© FRÉDÉRIC RAEVENS

Petit coup d’oeil derrière les façades de la Grand-Place

Tout le monde a déjà usé ses semelles sur les pavés de la « plus belle place du Monde ». Mais en avez-vous déjà poussé les portes?

C’est tôt le matin, avant que ne débarquent les cars de visiteurs, que la Grand-Place offre son visage le plus typique. Le temps d’un café, les mains se réchauffent près du feu de cheminée crépitant de la Brouette, l’un des plus vieux cafés de la place, établi dans l’ancienne maison de la corporation des graissiers. « Nous sommes le seul café de la place à ouvrir encore dès 7heures du matin, se rengorge Paloma, directrice marketing des lieux. Le midi, nous acueillons bien sûr des touristes, mais pour le moment, nous n’avons que de vieux habitués bruxellois. De ceux qui viennent boire un café tôt, et reviennent manger un toast cannibale ou boire un Italiano, comme dans le temps. »

Il est vrai que le temps, ici, semble s’être quelque peu arrêté. Montant des vieux planchers, on jurerait qu’il règne encore des effluves de fêtes breugheliennes et des échos de vieille zwanze. « En réalité, la déco du café date des années 40, sourit Paloma. Mais elle n’a jamais changé depuis. » Comment? Le café, malgré son charme certain, ne serait pas 100% authentique!? Autant se faire à l’idée: sur la Grand-place, la plupart des intérieurs ont été profondément restaurés, voire carrément réaménagés.
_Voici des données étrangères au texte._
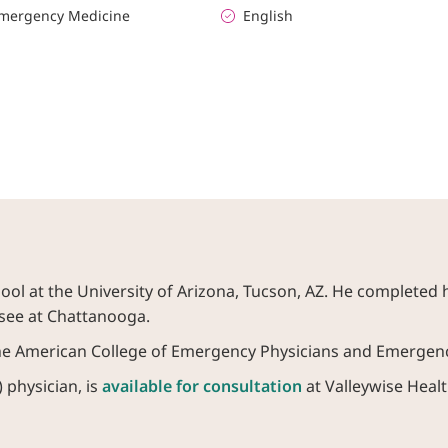
mergency Medicine
English
ol at the University of Arizona, Tucson, AZ. He completed 
ssee at Chattanooga.
the American College of Emergency Physicians and Emergenc
 physician, is
available for consultation
at Valleywise Healt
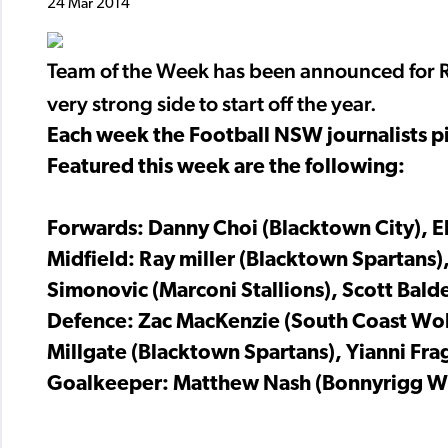
24 Mar 2014
Team of the Week has been announced for R
very strong side to start off the year.
Each week the Football NSW journalists pi
Featured this week are the following:
Forwards: Danny Choi (Blacktown City), E
Midfield: Ray miller (Blacktown Spartans)
Simonovic (Marconi Stallions), Scott Bald
Defence: Zac MacKenzie (South Coast Wolv
Millgate (Blacktown Spartans), Yianni Fra
Goalkeeper: Matthew Nash (Bonnyrigg Wh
À l'intérieur de La Brouette.
À l’intérieur de La Brouette.© FRÉDÉRIC RAEVENS

C’est qu’il s’en est écoulé du temps, entre l’âge d’or des corporations bruxelloises, affichant leur bonne fortune sur la place, et aujourd’hui! « Durant la Période française (1792-1814), les différentes maisons des corps de métier vont être vendues en tant que bien public, explique ainsi Joël Decerf, de l’asbl de guides Arkadia. Une mauvaise opération immobilière, puisqu’un tel volume de vente va faire diminuer la valeur des biens... » Au XIXe siècle, la Grand-place est donc un endroit populaire, aux maisons passablement mal entretenues: l’exilé Victor Hugo trouve d’ailleurs à s’y loger pour pas grand-chose, tandis que Karl Marx y rencontre une association de travailleurs allemands.

Si, dès la Belle Époque, les façades bénéficient d’une sérieuse restauration salvatrice, il n’en va pas de même des intérieurs. Ceux-ci sont parfois reconstruits et modifiés au gré de leurs affectations: appartements, restaurants, banque... Et ce, jusqu’à une époque récente, puisque les quelques vestiges encore existant ne sont classés que depuis 2002!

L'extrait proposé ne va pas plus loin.